Le Rav Moché Feinstein (Igrot Moché Y.D., 1, 143) écrit que ceci est valable pour tous les impôts sur des entrées d'agent, tels qu'un loyer qu'on reçoit. On ne fera le calcul pour le maasser qu'à la base de l'argent que l'on a effectivement reçu. Mais il y a d'autres impôts, qu'il faut considérer différemment et qui doivent être assimilés à une dette, dont il est interdit de s'acquitter avec l'argent du maasser. Une taxe d'habitation par exemple.
Ceci ne fait pas l'unanimité et le Rav Weiss (Minhat Ytshak 5, 34 et 35; 7, 68) ne fait pas la différence entre les différents types d'impôts et considère que l'on peut toujours les déduire de la somme de laquelle on calculera le maasser, surtout si on est un peu serré financièrement.
En tenant compte de ce que nous avons écrit précédemment, que l'on peut calculer à la base de ce qui reste en fin de mois, la question ne se pose en fait pratiquement pas.
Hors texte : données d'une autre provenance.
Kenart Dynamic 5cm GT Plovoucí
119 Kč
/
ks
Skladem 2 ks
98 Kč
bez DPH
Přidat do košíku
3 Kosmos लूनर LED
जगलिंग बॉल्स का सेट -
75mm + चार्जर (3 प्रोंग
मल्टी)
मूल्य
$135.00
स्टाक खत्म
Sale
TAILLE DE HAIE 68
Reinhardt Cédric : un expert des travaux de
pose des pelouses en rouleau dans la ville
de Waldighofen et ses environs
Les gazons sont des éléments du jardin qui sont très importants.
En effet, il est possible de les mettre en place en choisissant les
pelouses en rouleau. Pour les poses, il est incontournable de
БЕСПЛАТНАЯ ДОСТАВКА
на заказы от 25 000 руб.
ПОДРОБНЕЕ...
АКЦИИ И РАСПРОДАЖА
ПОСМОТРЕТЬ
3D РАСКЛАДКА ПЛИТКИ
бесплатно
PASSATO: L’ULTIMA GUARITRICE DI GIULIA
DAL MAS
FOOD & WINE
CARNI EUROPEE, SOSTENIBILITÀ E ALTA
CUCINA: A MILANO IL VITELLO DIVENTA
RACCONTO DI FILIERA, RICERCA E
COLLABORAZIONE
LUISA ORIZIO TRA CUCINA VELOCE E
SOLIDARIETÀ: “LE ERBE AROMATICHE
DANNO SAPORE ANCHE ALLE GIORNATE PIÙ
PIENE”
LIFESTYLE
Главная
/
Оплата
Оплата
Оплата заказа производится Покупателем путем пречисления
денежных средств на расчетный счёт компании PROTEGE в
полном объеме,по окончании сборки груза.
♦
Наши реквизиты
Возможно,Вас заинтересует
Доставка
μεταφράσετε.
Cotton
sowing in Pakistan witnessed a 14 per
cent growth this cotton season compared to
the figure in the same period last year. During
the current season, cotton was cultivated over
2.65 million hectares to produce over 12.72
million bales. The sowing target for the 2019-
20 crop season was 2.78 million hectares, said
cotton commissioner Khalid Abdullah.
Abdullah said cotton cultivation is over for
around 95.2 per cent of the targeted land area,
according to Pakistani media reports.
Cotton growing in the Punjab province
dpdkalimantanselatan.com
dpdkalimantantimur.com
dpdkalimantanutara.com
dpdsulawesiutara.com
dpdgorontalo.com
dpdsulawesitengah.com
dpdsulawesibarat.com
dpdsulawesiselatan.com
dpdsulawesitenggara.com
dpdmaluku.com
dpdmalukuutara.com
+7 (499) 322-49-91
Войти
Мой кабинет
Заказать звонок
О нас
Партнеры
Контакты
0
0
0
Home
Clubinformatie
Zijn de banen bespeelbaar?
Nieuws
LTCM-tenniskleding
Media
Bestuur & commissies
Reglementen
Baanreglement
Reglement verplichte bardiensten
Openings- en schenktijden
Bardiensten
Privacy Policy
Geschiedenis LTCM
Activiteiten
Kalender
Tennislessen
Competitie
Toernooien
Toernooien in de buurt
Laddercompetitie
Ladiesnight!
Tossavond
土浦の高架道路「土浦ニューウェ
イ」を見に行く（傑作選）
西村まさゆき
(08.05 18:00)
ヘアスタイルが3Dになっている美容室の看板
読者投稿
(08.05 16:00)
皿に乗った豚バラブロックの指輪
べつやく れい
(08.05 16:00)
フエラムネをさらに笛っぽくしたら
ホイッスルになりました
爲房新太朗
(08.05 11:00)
4: Y a-t-il une limite maximale?

La Talmud parle d'une décision prise à Oucha (en Galilée) qu'il était interdit de donner plus d'un cinquième de ses biens à le Tsedaka.
Bill Gates ayant doté sa fondation de trente milliards de dollars a-t-il enfreint cette interdiction?
Rabbi Moché Isserliss dans ses remarques sur le Choulh'ane Aroukh (Y.D., 249, 1) explique que le but de cette interdiction est d'éviter que des personnes au trop grand cœur ne tombe elle-même dans le besoin et deviennent dépendantes de la communauté.
Malgré l'opinion du Rav Moché Feinstein qu'il ne faut en aucun cas dépasser cette limite maximale sauf si il y a danger de mort (pour financer une opération, par exemple) (Igrot Moché Y.D., 1, 143), d'autres décisionnaires pensent que  Bill Gates n'a rien fait de mal en donnant tant d'argent à la Tsedaka. C'est ce qu'écrit le Rav Ytshak Yaacov Weiss (Minhat Ytshak 5, 34). Il cite à l'appui Rabbi Avraham Danzig (Hokhmat Adam 144, 10) et d'autres (Ahavat Hessed 20, 1).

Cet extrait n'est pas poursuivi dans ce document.